▸ EXERCISE GOAL: Filter this material down to the lines that hold "колан", copying each one.

▸ DATA EXTRACT:
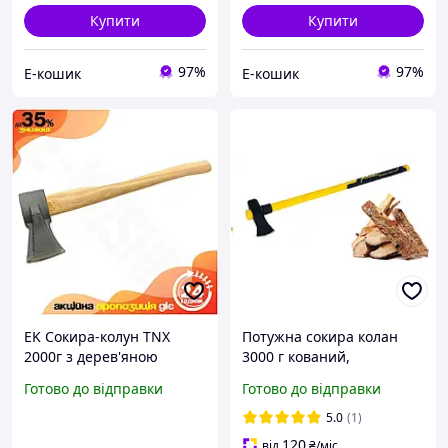
Купити
Купити
97%
97%
Е-кошик
Е-кошик
EK Сокира-колун TNX
Потужна сокира колан
2000г з дерев'яною
3000 г кований,
Original Design ручкою
Професійний колан для
Готово до відправки
Готово до відправки
600мм для колки дров та
колення дров і колод зі
рубки деревини т HFX17_E
зручною фібергласовою
5.0
(1)
ручкою
120
від
₴
/міс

▸ OUTPUT:
Потужна сокира колан
Професійний колан для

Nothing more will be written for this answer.